Without facebook, without ‘meeting’ parents of these children, I believe , despite the massive support my friends have been, I believe I would be on medication myself, I would have no one. No one to talk with me, via instant messenger( God bless it!). No one who is with me on this path. No one who knows the depth of heartache I feel when my son forgets a word. No one who has sadly been there, lived through it and is still helping parents go through it. These parents are my kin, they are my friends. I’ve only ever met three sets of these parents. They are far and few between.
When we met ‘our kind’ of parents, we drink, laugh and have fun like any other friends, but there is a bond there, an understanding. If I mention Ethan having a limp, they know my mind has jumped to anesthetic~ there is a certain comfort in that, which I simply cannot put into words.
So yes, Facebook to ‘parents like me ’ is far , far more than social networking site that takes us away from the mundane day to day of life…to ’ parents like me ’ it is indeed a life line .

The second post, a friend, who is a mammy to three beautiful children, all of which have type three of my sons condition. She recently buried her second child. She posted a beautiful poem in honour of her son. I had wished to be near her, so many times over the past few weeks, but Facebook is the closet I’ll ever get to her and her family.
The MPS community is a tight one. We know. We know things parents don’t want to know. We know things our everyday family and friends don’t want to know or talk about. We don’t want to be ‘that ’ friend, ’ that’ family member who is always going on about their children and how hard it is~ christ, does anybody?!

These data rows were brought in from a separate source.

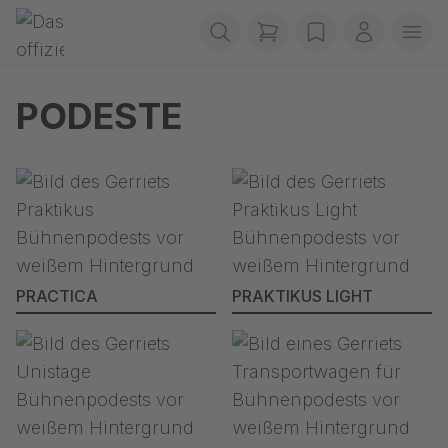
Sari navigația
Gerriets
items in cart, view b
wishlist
Contul m
Desc
PODESTE
PRACTICA
PRAKTIKUS LIGHT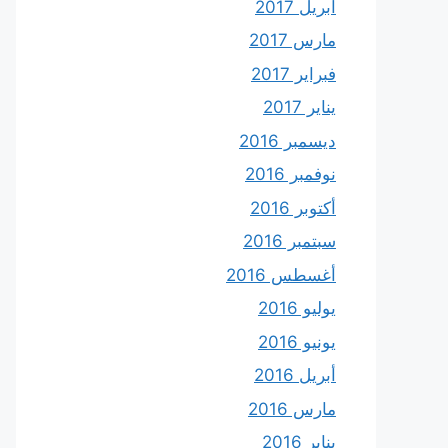
أبريل 2017
مارس 2017
فبراير 2017
يناير 2017
ديسمبر 2016
نوفمبر 2016
أكتوبر 2016
سبتمبر 2016
أغسطس 2016
يوليو 2016
يونيو 2016
أبريل 2016
مارس 2016
يناير 2016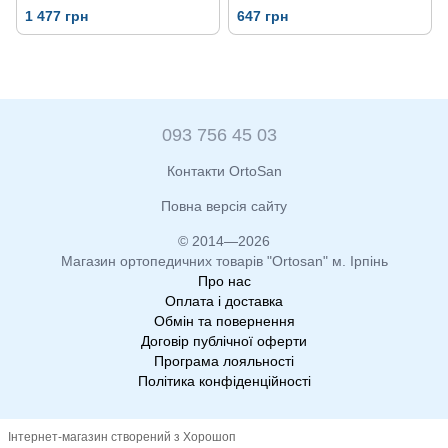
Inaya 3234
1 477 грн
647 грн
093 756 45 03
Контакти OrtoSan
Повна версія сайту
© 2014—2026
Магазин ортопедичних товарів "Ortosan" м. Ірпінь
Про нас
Оплата і доставка
Обмін та повернення
Договір публічної оферти
Програма лояльності
Політика конфіденційності
Інтернет-магазин створений з Хорошоп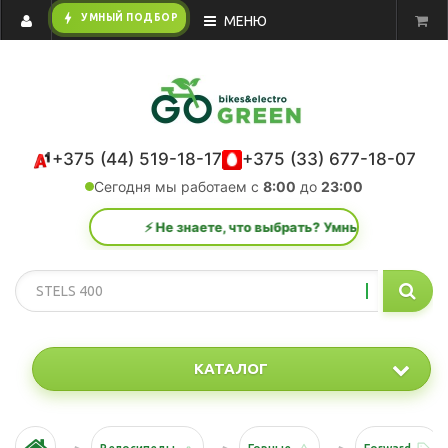
bolt
УМНЫЙ ПОДБОР
МЕНЮ
+375 (44) 519-18-17
+375 (33) 677-18-07
Сегодня мы работаем с
8:00
до
23:00
⚡ Не знаете, что выбрать? Умный подбор за 1 мин
КАТАЛОГ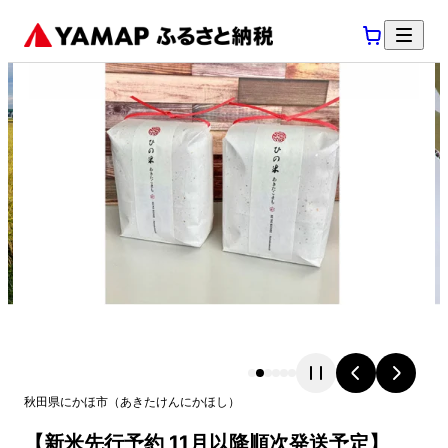
秋田県
にかほ市
（
あきたけん
にかほし
）
【新米先行予約 11月以降順次発送予定】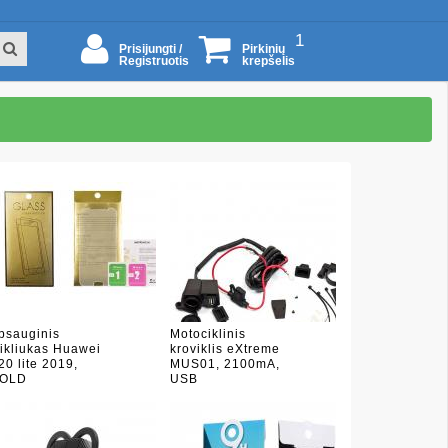
1
Prisijungti /
Pirkinių
Registruotis
krepšelis
psauginis
Motociklinis
tikliukas Huawei
kroviklis eXtreme
20 lite 2019,
MUS01, 2100mA,
OLD
USB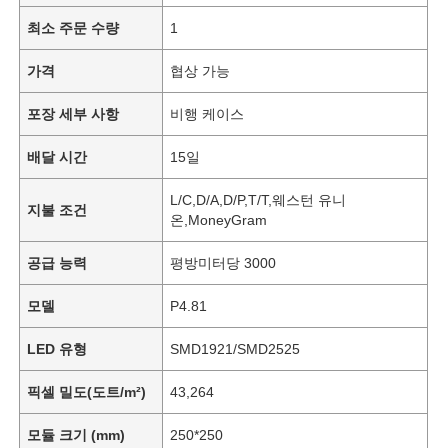
최소 주문 수량
1
가격
협상 가능
포장 세부 사항
비행 케이스
배달 시간
15일
L/C,D/A,D/P,T/T,웨스턴 유니
지불 조건
온,MoneyGram
공급 능력
평방미터당 3000
모델
P4.81
LED 유형
SMD1921/SMD2525
픽셀 밀도(도트/m²)
43,264
모듈 크기 (mm)
250*250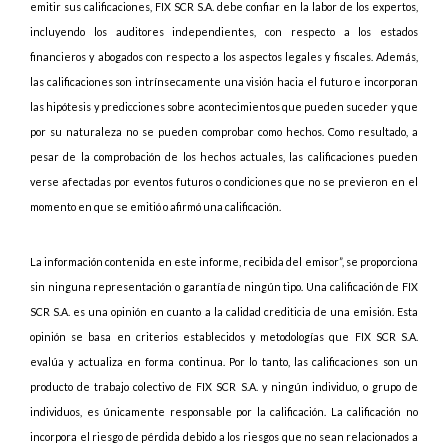
emitir sus calificaciones, FIX SCR S.A. debe confiar en la labor de los expertos,
incluyendo los auditores independientes, con respecto a los estados
financieros y abogados con respecto a los aspectos legales y fiscales. Además,
las calificaciones son intrínsecamente una visión hacia el futuro e incorporan
las hipótesis y predicciones sobre acontecimientos que pueden suceder y que
por su naturaleza no se pueden comprobar como hechos. Como resultado, a
pesar de la comprobación de los hechos actuales, las calificaciones pueden
verse afectadas por eventos futuros o condiciones que no se previeron en el
momento en que se emitió o afirmó una calificación.
La información contenida en este informe, recibida del emisor”, se proporciona
sin ninguna representación o garantía de ningún tipo. Una calificación de FIX
SCR S.A. es una opinión en cuanto a la calidad crediticia de una emisión. Esta
opinión se basa en criterios establecidos y metodologías que FIX SCR S.A.
evalúa y actualiza en forma continua. Por lo tanto, las calificaciones son un
producto de trabajo colectivo de FIX SCR S.A. y ningún individuo, o grupo de
individuos, es únicamente responsable por la calificación. La calificación no
incorpora el riesgo de pérdida debido a los riesgos que no sean relacionados a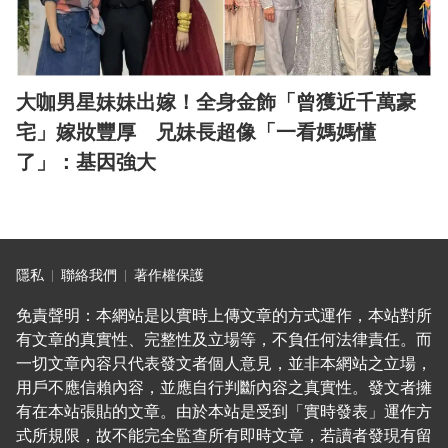
大咖男星妹妹出嫁！全身金飾「曾獲近千萬豪
宅」嫁妝豐厚 兄妹長超像「一看媽媽懂
了」：基因強大
隱私
聯絡我們
著作權保護
免責聲明：本網站是以實時上傳文章的方式運作，本站對所
有文章的真實性、完整性及立場等，不負任何法律責任。而
一切文章內容只代表發文者個人意見，並非本網站之立場，
用戶不應信賴內容，並應自行判斷內容之真實性。發文者擁
有在本站張貼的文章。由於本站是受到「實時發表」運作方
式所規限，故不能完全監查所有即時文章，若讀者發現有留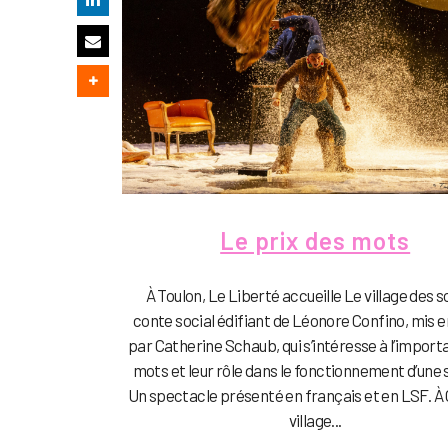
Le prix des mots
À Toulon, Le Liberté accueille Le village des s
conte social édifiant de Léonore Confino, mis 
par Catherine Schaub, qui s’intéresse à l’impor
mots et leur rôle dans le fonctionnement d’une 
Un spectacle présenté en français et en LSF. À
village...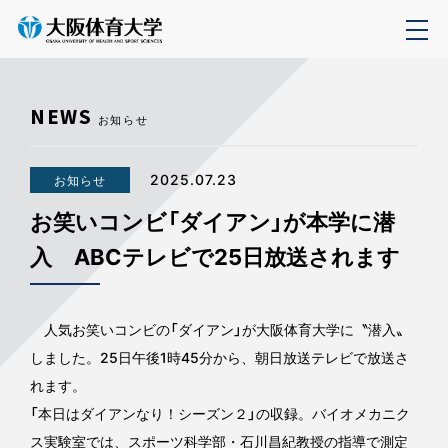
NEWS
お知らせ
2025.07.23
お知らせ
お笑いコンビ「ダイアン」が本学に潜
入 ABCテレビで25日放送されます
人気お笑いコンビの「ダイアン」が大阪体育大学に〝潜入〟
しました。25日午後1時45分から、朝日放送テレビで放送さ
れます。
「本日はダイアンなり！シーズン２」の収録。バイオメカニク
ス実験室では、スポーツ科学部・石川昌紀教授の指導で測定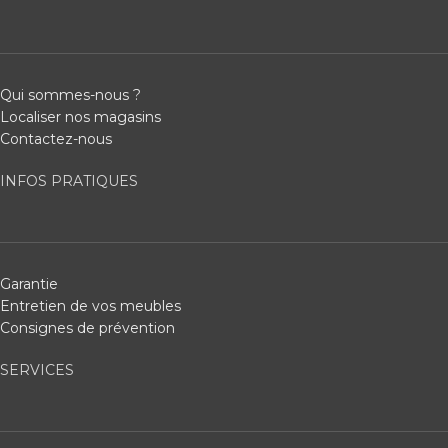
Qui sommes-nous ?
Localiser nos magasins
Contactez-nous
INFOS PRATIQUES
Garantie
Entretien de vos meubles
Consignes de prévention
SERVICES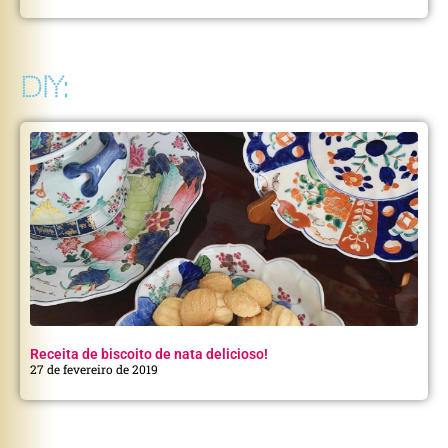
DIY:
Receita de biscoito de nata delicioso!
27 de fevereiro de 2019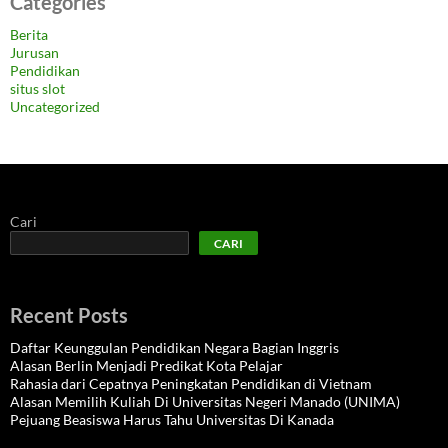
Categories
Berita
Jurusan
Pendidikan
situs slot
Uncategorized
Cari
CARI
Recent Posts
Daftar Keunggulan Pendidikan Negara Bagian Inggris
Alasan Berlin Menjadi Predikat Kota Pelajar
Rahasia dari Cepatnya Peningkatan Pendidikan di Vietnam
Alasan Memilih Kuliah Di Universitas Negeri Manado (UNIMA)
Pejuang Beasiswa Harus Tahu Universitas Di Kanada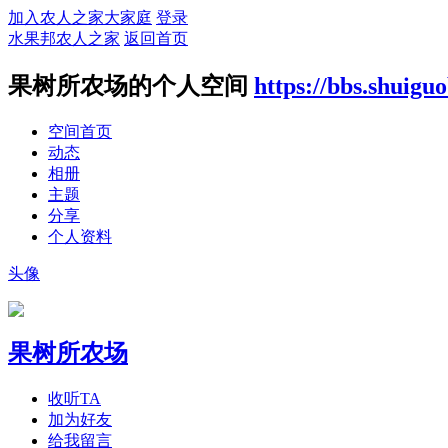
加入农人之家大家庭
登录
水果邦农人之家
返回首页
果树所农场的个人空间
https://bbs.shuig
空间首页
动态
相册
主题
分享
个人资料
头像
果树所农场
收听TA
加为好友
给我留言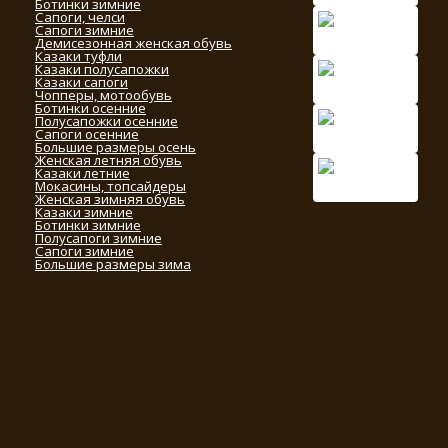
Ботинки зимние
Сапоги, челси
Сапоги зимние
Демисезонная женская обувь
Казаки туфли
Казаки полусапожки
Казаки сапоги
Чопперы, мотообувь
Ботинки осенние
Полусапожки осенние
Сапоги осенние
Большие размеры осень
Женская летняя обувь
Казаки летние
Мокасины, топсайдеры
Женская зимняя обувь
Казаки зимние
Ботинки зимние
Полусапоги зимние
Сапоги зимние
Большие размеры зима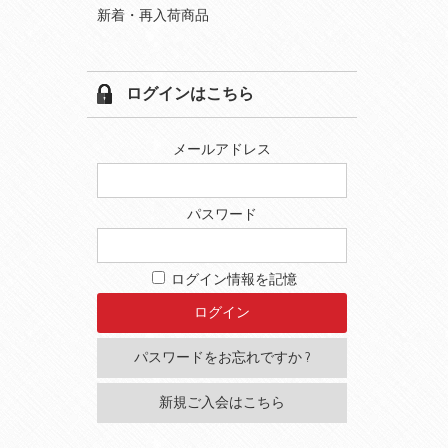
新着・再入荷商品
ログインはこちら
メールアドレス
パスワード
ログイン情報を記憶
パスワードをお忘れですか ?
新規ご入会はこちら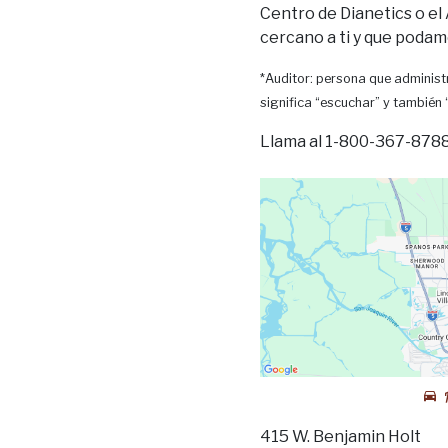
Centro de Dianetics o el
cercano a ti y que podam
*Auditor: persona que administr
significa “escuchar” y también
Llama al 1-800-367-8788 
415 W. Benjamin Holt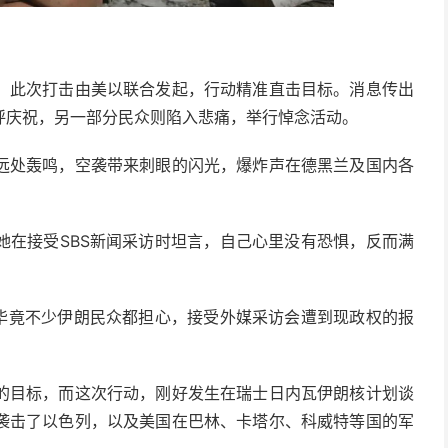
，此次打击由美以联合发起，行动精准直击目标。消息传出
呼庆祝，另一部分民众则陷入悲痛，举行悼念活动。
远处轰鸣，空袭带来刺眼的闪光，爆炸声在德黑兰及国内各
她在接受SBS新闻采访时坦言，自己心里没有恐惧，反而满
，毕竟不少伊朗民众都担心，接受外媒采访会遭到现政权的报
的目标，而这次行动，刚好发生在瑞士日内瓦伊朗核计划谈
袭击了以色列，以及美国在巴林、卡塔尔、科威特等国的军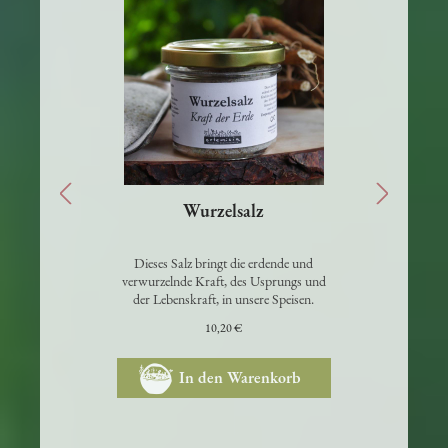
Wurzelsalz
g
Dieses Salz bringt die erdende und
D
.
verwurzelnde Kraft, des Usprungs und
der Lebenskraft, in unsere Speisen.
10,20 €
In den Warenkorb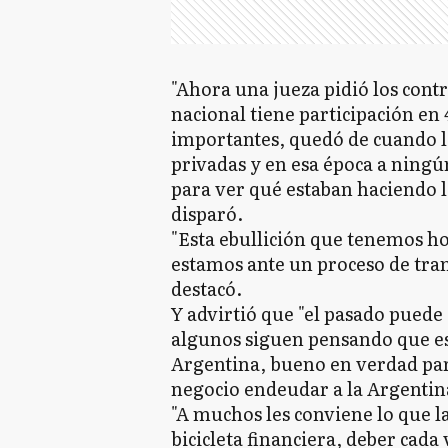
"Ahora una jueza pidió los cont
nacional tiene participación en
importantes, quedó de cuando l
privadas y en esa época a ningú
para ver qué estaban haciendo la
disparó.
"Esta ebullición que tenemos hoy
estamos ante un proceso de tra
destacó.
Y advirtió que "el pasado puede 
algunos siguen pensando que es
Argentina, bueno en verdad pa
negocio endeudar a la Argentin
"A muchos les conviene lo que l
bicicleta financiera, deber cada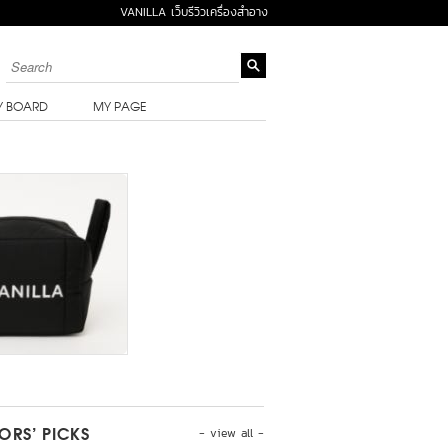
VANILLA เว็บรีวิวเครื่องสำอาง
Y BOARD
MY PAGE
- view all -
TORS’ PICKS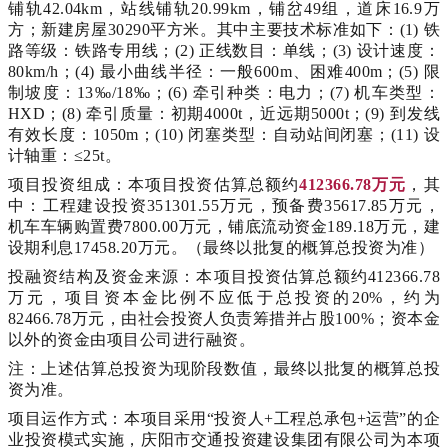
铺轨42.04km，站线铺轨20.99km，铺岔49组，道床16.9万
方；新建房屋30290平方米。其中主要技术标准如下：(1) 铁
路等级：铁路专用线；(2) 正线数目：单线；(3) 设计速度：
80km/h；(4) 最小曲线半径：一般600m、困难400m；(5) 限
制坡度：13‰/18‰；(6) 牵引种类：电力；(7) 机车类型：
HXD；(8) 牵引质量：初期4000t，近远期5000t；(9) 到发线
有效长度：1050m；(10) 闭塞类型：自动站间闭塞；(11) 设
计轴重：≤25t。
项目投资组成：本项目投资估算总额约
412366.78万元
，其
中：工程建设投资
351301.55万元，预备费35617.85万元，
机车车辆购置费7800.00万元，铺底流动资金189.18万元，建
设期利息17458.20万元。（最终以批复的概算总投资为准）
投融资结构及资金来源：本项目投资估算总额约
412366.78
万元，项目资本金比例不应低于总投资的20%，约为
82466.78万元，由社会投资人负责筹措并占股100%；资本金
以外的资金由项目公司进行融资。
注：上述估算总投资为现阶段数值，最终以批复的概算总投
资为准。
项目运作方式：本项目采用
“投资人+工程总承包+运营”的企
业投资模式实施，庆阳市交通投资建设集团有限公司为本项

Today, underneath her beautiful poem, a ‘friend’ of hers, posted the following comment~ Stop.Just stop. Stop talking about your son. Stop.~

Imagine being that mammy. Imagine having a ‘friend’ like that.

The post exploded with MPS parents weighing in. They were there, from all corners of the world, at all times of the day and night, appalled at the callous comment made by this ‘friend’.

My heart broke as I witnessed the inhuman, heartless comment made to a grieving mother.

Is this our world now, if you don’t live with it, you loose all compassion, empathy and sympathy for those who have no choice but to live it?

The world just got darker for me in that moment, and christ, it was dark before that.